The Republic of Cyprus companies incorporation process:
Summarised information on the structure of private companies in The Republic of Cyprus is laid down below.
The minimum of one legal or natural person is required and there is no residency qualification.
It should be noted that in order to obtain residency of The Republic of Cyprus the director must be a resident and the management and control of the company is to be carried out in The Republic of Cyprus.
Appointment of local directors is recommended (they must be composed of the majority of the Board of Directors).
We can provide local (nominee) directors in full compliance with the Law of The Republic of Cyprus to manage the company according to your instructions.
The company must have at least one shareholder and there is no residency qualification. If the potential beneficiary of the company wishes to preserve total confidentiality, our firm can offer nominee shareholders.
A secretary is mandatory. The Interstatus Group of Companies can act as a secretary unless other instructions are provided. Please note that this is purely a statutory function and the real secretarial services are not implied, should you need a real secretary we can also provide one. Please request relevant information from our virtual office adviser.
The company must have a registered office in The Republic of Cyprus.
This does not mean that you need to set up an administrative office, our office can be used as the registered office of your company.
The Republic of Cyprus applies a minimum share capital requirement.
In practise the authorised and issued share capital of a new company is usually at least 1,000 shares at €1 each. Shares need not be paid up. Bearer shares are prohibited.
3 weeks. Shelf companies are available.
Accounting and auditing:
According to tax legislation, every corporate entity of The Republic of Cyprus deriving its income from any profit or other benefits is required to maintain accounting and prepare financial statements. These must be according to the applicable accounting regulations and IFRS (International Financial Reporting Standards) for submission to the Registrar of Companies.
Tax declarations prepared according to the results of the financial statements are presented to the Inland Revenue Department of the Republic of Cyprus.
Holding companies with subsidiaries must consolidate their financial statements according to IFRS.
All companies, whether operational or not, must submit financial statements for auditing to a certified auditor of The Republic of Cyprus and obtain the auditor’s opinion.
Audited financial statements must be submitted to the Company Registrar within one year after the end of the financial period.
If the company has no operations during the financial period it must submit to the Registrar of Companies the relevant return and tax declaration (“zero report”).
Late submission of financial reports incurs penalties.

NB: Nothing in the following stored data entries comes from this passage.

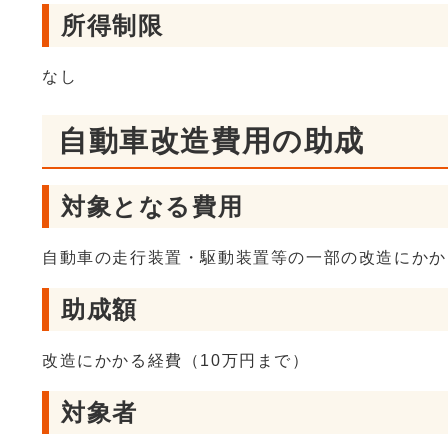
所得制限
なし
自動車改造費用の助成
対象となる費用
自動車の走行装置・駆動装置等の一部の改造にかか
助成額
改造にかかる経費（10万円まで）
対象者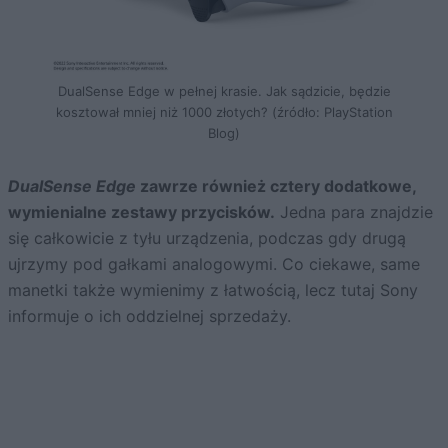
DualSense Edge w pełnej krasie. Jak sądzicie, będzie
kosztował mniej niż 1000 złotych? (źródło: PlayStation
Blog)
DualSense Edge
zawrze również cztery dodatkowe,
wymienialne zestawy przycisków.
Jedna para znajdzie
się całkowicie z tyłu urządzenia, podczas gdy drugą
ujrzymy pod gałkami analogowymi. Co ciekawe, same
manetki także wymienimy z łatwością, lecz tutaj Sony
informuje o ich oddzielnej sprzedaży.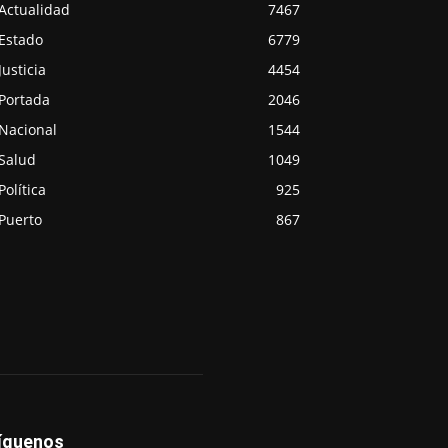
Actualidad
7467
Estado
6779
Justicia
4454
Portada
2046
Nacional
1544
Salud
1049
Política
925
Puerto
867
íguenos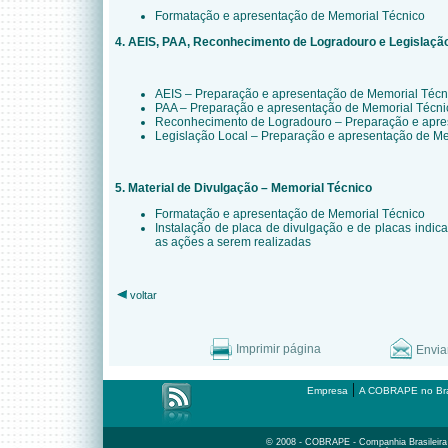
Formatação e apresentação de Memorial Técnico
4. AEIS, PAA, Reconhecimento de Logradouro e Legislaçã
AEIS – Preparação e apresentação de Memorial Técn
PAA – Preparação e apresentação de Memorial Técni
Reconhecimento de Logradouro – Preparação e apre
Legislação Local – Preparação e apresentação de Me
5. Material de Divulgação – Memorial Técnico
Formatação e apresentação de Memorial Técnico
Instalação de placa de divulgação e de placas indica
as ações a serem realizadas
voltar
Imprimir página
Envia
|
Empresa
A COBRAPE no Bra
© 2008 - COBRAPE - Companhia Brasileira d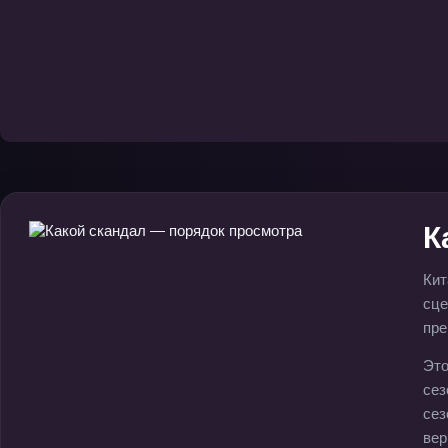
К
Кит
сце
пре
Это
сез
сез
вер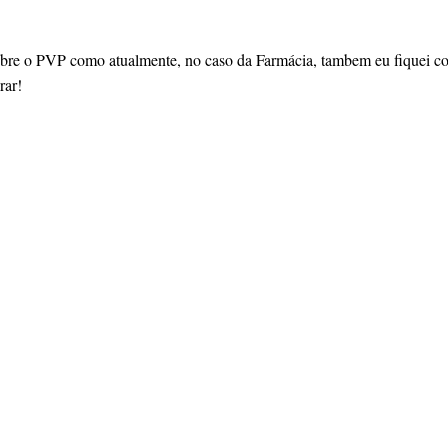
e o PVP como atualmente, no caso da Farmácia, tambem eu fiquei com
rar!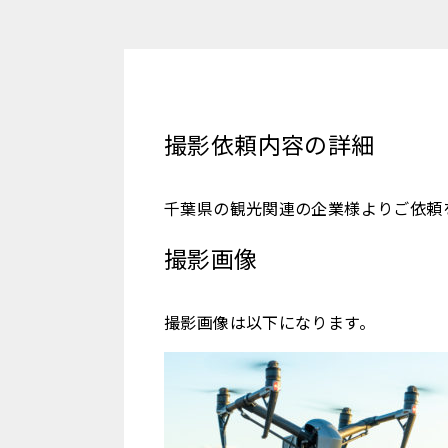
撮影依頼内容の詳細
千葉県の観光関連の企業様よりご依頼
撮影画像
撮影画像は以下になります。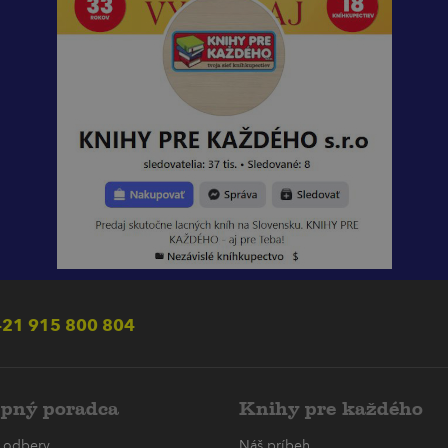
21 915 800 804
pný poradca
Knihy pre každého
 odbery
Náš príbeh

Companies of The Republic of Cyprus must submit an annual return containing information on shareholders and directors, secretary, liabilities of the company, its registered office, etc. to the Company Registrar. This return must be presented within 42 days after the general meeting of shareholders.
In the event of late submission of the returns the Registrar of Companies suspends the issue of certificates required for operation.

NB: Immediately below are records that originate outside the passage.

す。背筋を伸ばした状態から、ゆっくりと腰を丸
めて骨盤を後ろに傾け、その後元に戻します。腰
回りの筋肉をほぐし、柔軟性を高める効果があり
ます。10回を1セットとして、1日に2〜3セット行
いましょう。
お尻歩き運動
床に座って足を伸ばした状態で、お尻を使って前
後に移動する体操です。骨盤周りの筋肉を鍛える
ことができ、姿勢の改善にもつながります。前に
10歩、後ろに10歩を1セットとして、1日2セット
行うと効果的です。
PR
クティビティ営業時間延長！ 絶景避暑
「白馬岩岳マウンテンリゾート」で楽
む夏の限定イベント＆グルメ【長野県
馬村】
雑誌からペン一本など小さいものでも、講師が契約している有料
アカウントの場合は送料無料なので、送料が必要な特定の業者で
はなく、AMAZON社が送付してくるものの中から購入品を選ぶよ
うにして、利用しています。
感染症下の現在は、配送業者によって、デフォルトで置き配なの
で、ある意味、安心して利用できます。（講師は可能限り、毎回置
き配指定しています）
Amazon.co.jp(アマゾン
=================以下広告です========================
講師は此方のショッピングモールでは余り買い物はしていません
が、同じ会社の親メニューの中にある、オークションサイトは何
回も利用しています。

Companies submitting audited financial statements may be required to present the reports electronically.
All value added tax registered companies must submit a VAT declaration within 10 days after the end of the month following the end of the tax period.
Financial statements and accounting books must be kept for at least 6 years at the registered office of the company and must be accessible for official inspection at any time.
Information in the registers:
The Company Register of The Republic of Cyprus is open to the public. Information on directors, shareholders and financial statements of companies are freely accessible.
It is recommended to use nominees to preserve total confidentiality.